I have a good friend who won’t mind me sharing this story. She used to attend a church with a great list of extra rules and regulations. And she was the queen of the Pharisees! She was CODE baby! She dressed correctly, acted correctly, talked (or didn’t talk) correctly, ate the right stuff, everything! She was a model citizen. But one day she noticed a group of ladies shopping at the same (group approved) grocery store where she was shopping. These ladies were dressed very similarly to her. They seemed to be in code too. So she approached ham and introduced herself. After offering up some condescending looks, laced with perhaps a little pity, these women physically turned their backs to her and shunned her. She was shocked. She was “perfect, righteous and holy” in her own circles. What was it that caused these women to feel that my friend was not worthy of their “acknowledgement”? She labored over that question for a night or two. Why? What about me was not good enough?
Then it dawned on her! It was the buns! They had a “BUN RULE!” My friend had (unwittingly) wandered into a pack or Pharisees who deemed her shameless and lewd for having her hair down and not in a bun. Other than that her appearance was almost exactly the same. She had no idea about the “bun rule” and they failed to explain that one “major” detail. (Gnat! -*cough*) I know for a fact they missed out because this woman is very gifted and has a very edifying testimony, but they just couldn’t stand her bunlessness! She had met Pharisees that could “out Pharisee” her!
She was troubled because it hurt her feelings to be shunned, and perhaps to be thought of as less than “holy”. So after agonizing about it and it dawned on her! “That is exactly how I make anyone feel who doesn’t keep my code,” is what she concluded!
7) You might be a Pharisee if: You are not submitted to, accountable to, or interested in interacting with in a meaningful way, any of Christ’s followers who don’t conform to the group code.
I used to define myself as “independent”. What a clumsy brand. I do believe that individual churches should be autonomous. But there is a certain elitist arrogance I struggled with for years. (Still struggle some, I suppose.) The most edifying fellowship I had the whole time I was pastoring an Independent Baptist Church was with a man outside the “circle”. He was CHURCH OF CHRIST!!! We had a whole list of condescending nicknames for those folks. But I noticed him smiling across the Barnes and Nobles. His hair was “too long” (so I hoped no one would see me talking to him) but I was drawn by his smile like a moth to the flame. He ministered the love and grace of God and radiated sheer child like joy. I was dumbfounded. He was not “code”.

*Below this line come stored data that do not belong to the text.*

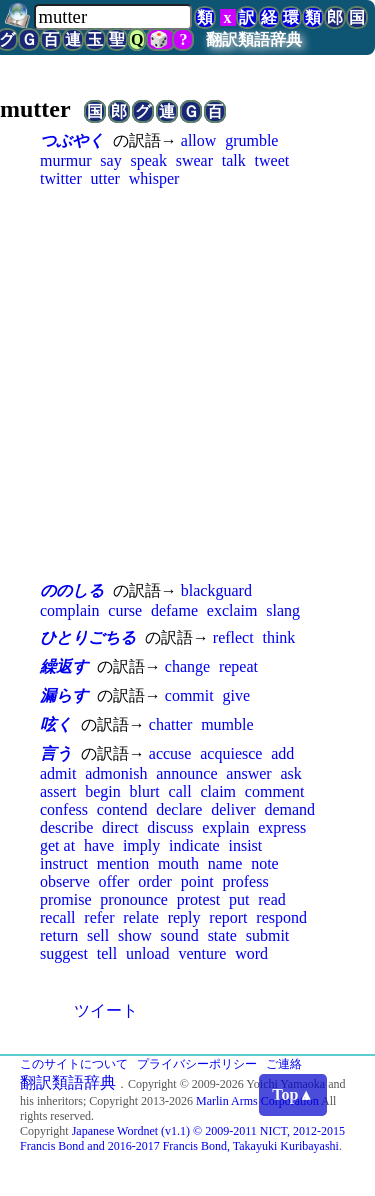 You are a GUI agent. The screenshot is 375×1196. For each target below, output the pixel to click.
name (225, 863)
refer (99, 917)
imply (141, 845)
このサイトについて (74, 1064)
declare (179, 809)
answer (248, 773)
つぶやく (72, 140)
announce (186, 773)
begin (103, 791)
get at (57, 845)
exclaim (232, 610)
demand (289, 809)
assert (58, 791)
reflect (233, 637)
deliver (233, 809)
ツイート (106, 1010)
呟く (56, 724)
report (228, 917)
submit (268, 935)
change (187, 666)
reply (184, 917)
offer (114, 881)
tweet (272, 160)
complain (70, 610)
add (282, 753)
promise (66, 899)
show (135, 935)
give (236, 695)
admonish (116, 773)
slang (283, 610)
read (272, 899)
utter (105, 178)
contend (122, 809)
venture (202, 953)
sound (180, 935)
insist (245, 845)
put (239, 899)
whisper (154, 178)
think (278, 637)
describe (66, 827)
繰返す (64, 666)
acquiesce (231, 753)
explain (225, 827)
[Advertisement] (187, 383)
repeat (238, 666)
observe (65, 881)
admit (58, 773)
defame (174, 610)
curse (125, 610)
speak (148, 160)
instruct (64, 863)
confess (64, 809)
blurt (145, 791)
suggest (64, 953)
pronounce (134, 899)
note (265, 863)
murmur (66, 160)
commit (189, 695)
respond (281, 917)
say (110, 160)
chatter (171, 724)
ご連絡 (284, 1064)
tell (107, 953)
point (197, 881)
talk (234, 160)
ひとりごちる (88, 637)
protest (199, 899)
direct (120, 827)
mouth (178, 863)
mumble (227, 724)
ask (290, 773)
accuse (170, 753)
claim (218, 791)
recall (58, 917)
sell (98, 935)
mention (123, 863)
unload (148, 953)
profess (245, 881)
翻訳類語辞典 (254, 39)
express (282, 827)
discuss (170, 827)
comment (275, 791)
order (155, 881)
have (99, 845)
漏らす (64, 695)
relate (141, 917)
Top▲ (293, 1094)
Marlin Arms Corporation (257, 1101)
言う (56, 753)
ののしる (72, 590)
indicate (194, 845)
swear (194, 160)
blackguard (216, 590)
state (222, 935)
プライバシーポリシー (197, 1064)
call (180, 791)
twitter (61, 178)
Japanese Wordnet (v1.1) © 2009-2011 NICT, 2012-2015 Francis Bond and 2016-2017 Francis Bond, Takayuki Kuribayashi (182, 1138)
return (59, 935)
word (251, 953)
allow (199, 140)
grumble (251, 140) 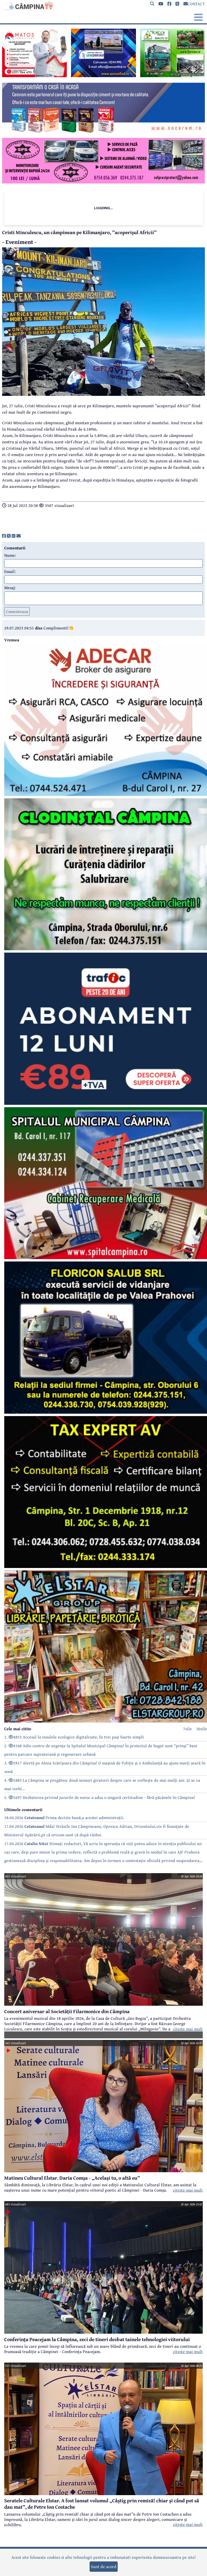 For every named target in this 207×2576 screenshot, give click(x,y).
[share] (4, 536)
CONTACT (194, 4)
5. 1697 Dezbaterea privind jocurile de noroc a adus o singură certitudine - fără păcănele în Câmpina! (99, 1797)
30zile (201, 1728)
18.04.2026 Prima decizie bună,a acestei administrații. (64, 1817)
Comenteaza (17, 611)
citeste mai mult (188, 2028)
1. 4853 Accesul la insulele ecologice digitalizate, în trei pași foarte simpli (74, 1737)
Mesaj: (10, 587)
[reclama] (34, 75)
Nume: (10, 555)
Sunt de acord (103, 2566)
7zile (187, 1728)
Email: (10, 571)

I never saw him again. Maybe he was an angel. We talked, prayed, and cried for two hours right there standing in the bookstore. I never forgot him.
This “Cambellite” had the incarnational Christianity my heart was longing for. I realized then that God’s children are His business! All His children are gifted, and their gifts are not just a nice luxury that I might at my convenience take advantage of. THEY ARE ESSENTIAL FOR MY EDIFICATION AND ORGANIC GROWTH.

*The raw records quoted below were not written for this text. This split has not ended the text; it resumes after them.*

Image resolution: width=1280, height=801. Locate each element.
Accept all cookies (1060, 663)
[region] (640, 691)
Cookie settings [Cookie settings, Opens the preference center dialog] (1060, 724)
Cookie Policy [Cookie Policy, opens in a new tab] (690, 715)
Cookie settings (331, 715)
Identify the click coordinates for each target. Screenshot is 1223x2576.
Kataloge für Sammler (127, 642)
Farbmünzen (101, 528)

I am not “independent” anymore. I am hopelessly INTERDEPENDENT! I can’t love my Lord and not love His people. How do I dare judge another Man’s servant? How do I assume that God is not at work in his life at every stage of the journey? I’ve belittled men with long hair, only months after I cut my own hair, as if God is patient with me but no one else. I have sarcastically railed on folks who used a different version of the Bible without ever taking the time to patiently explain my position, It’s all about attitude.
What is your attitude toward folks without buns?